··· Raw data
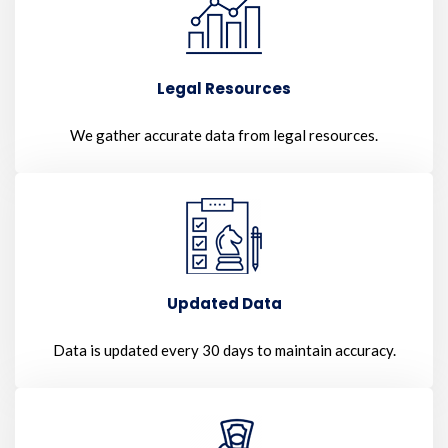
Legal Resources
We gather accurate data from legal resources.
Updated Data
Data is updated every 30 days to maintain accuracy.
······
- **What you have to do**: Omit the pictures and output all of the other material exactly.

- **The answer**:
Legal Resources
We gather accurate data from legal resources.
Updated Data
Data is updated every 30 days to maintain accuracy.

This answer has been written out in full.